Graham Weaver is a private equity investor and this is a summary of his lecture to the Stanford Graduate School Business. He begins by talking about how investing is all about finding asymmetric opportunities.
“When I started my investing career, I focused almost exclusively on what I believed were the two fundamental rules of investing: Rule One: Don’t lose money, and Rule Two: Never forget Rule One.
We bought some companies at very low prices and others at a discount to their net asset values. On three separate occasions, the memo I wrote to our investment committee claimed, “It is mathematically impossible to lose money on this investment.” We lost money all three times. In fact, I personally lost money on five of my first eight investments, and we lost money on our first fund.

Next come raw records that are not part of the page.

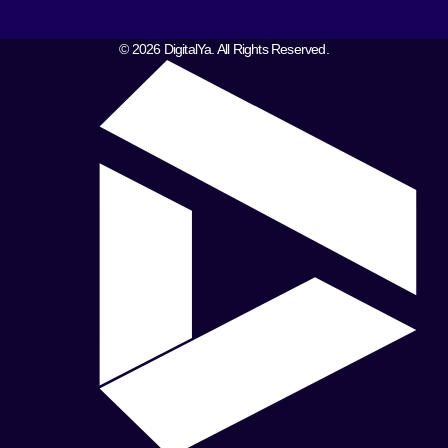
© 2026 DigitalYa. All Rights Reserved.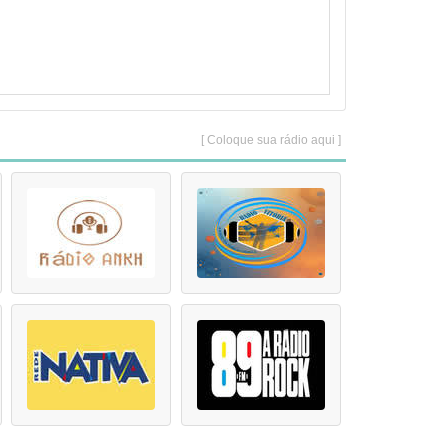
[ Coloque sua rádio aqui ]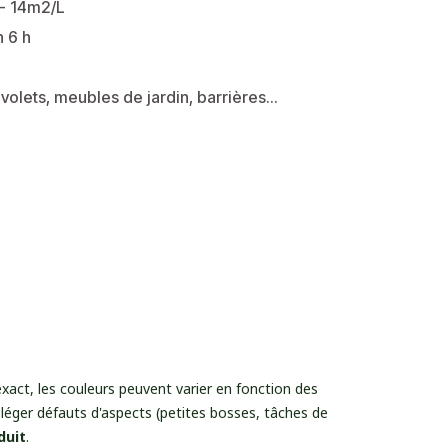
/- 14m2/L
n 6 h
 volets, meubles de jardin, barrières...
exact, les couleurs peuvent varier en fonction des
léger défauts d'aspects (petites bosses, tâches de
duit
.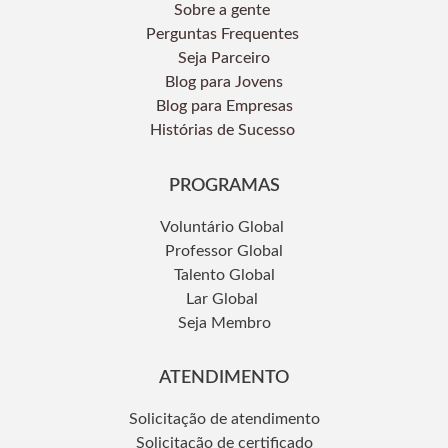
Sobre a gente
Perguntas Frequentes
Seja Parceiro
Blog para Jovens
Blog para Empresas
Histórias de Sucesso
PROGRAMAS
Voluntário Global
Professor Global
Talento Global
Lar Global
Seja Membro
ATENDIMENTO
Solicitação de atendimento
Solicitação de certificado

Over my 29-year career as a professional investor, I have come to realize that in those early days, I was dead wrong in my thinking about investing. If I had to summarize great investing in a single word, it would be “asymmetry.”
I learned that, yes, it is possible to reduce one’s downside, but it is not possible to eliminate it. The better strategy is to seek opportunities where the possibility of gains wildly outweighs what you can lose, which is typically capped at 1x your investment.
Further, there are criteria, which, when you stack them on top of each other, don’t stack linearly; they become logarithmic — or asymmetric. For example, if you have an incredible management team who builds a great team to support them, moves at a fast pace, operates in a large industry, can redeploy large amounts of capital at high returns, and is willing to do so over a long time – then you’re not playing for a 1.5x or 2.0x outcome, you could be playing for a 10x, 20x, or even 100x outcome.
Investing is about finding those asymmetric opportunities.”
The rest of the lecture is about how to extend this to living an asymmetric life. He talks about four principles in detail:
Principle 1: Do Hard Things: “When you can get comfortable being uncomfortable, you can have nearly anything you want in this life”
Principle 2: Do Your Thing: “When faced with choices about what we want to do, most of us miss one important piece of the equation. We factor in all the risks and tradeoffs, but we completely discount how differently we will show up when we’re truly energized about something.”
Princple 3: Do it for decades: “The equation for returns is X = (1+R)^N, where N is quadratic. Consider this equation where X represents your competence in any given role. The R represents everything you’re doing to improve yourself: coaching, reading, learning, writing out your goals, using your imagination, etc. The most powerful part of the equation is the N, the number of years you are in your role. If you love what you do, you will do it for a long time, and your N will be large. And if you improve at a reasonable rate over a long period, you can become the best in the world at what you do. There is almost no obstacle that won’t yield to you at full power for a decade.”
Principle 4: Write Your story: “No matter where you are in your life right now, you can write a new story.”
He ends the speech with what holds us back from doing these – Fear. It is worth listening to Graham’s speech with his anecdotes underpinning those principles.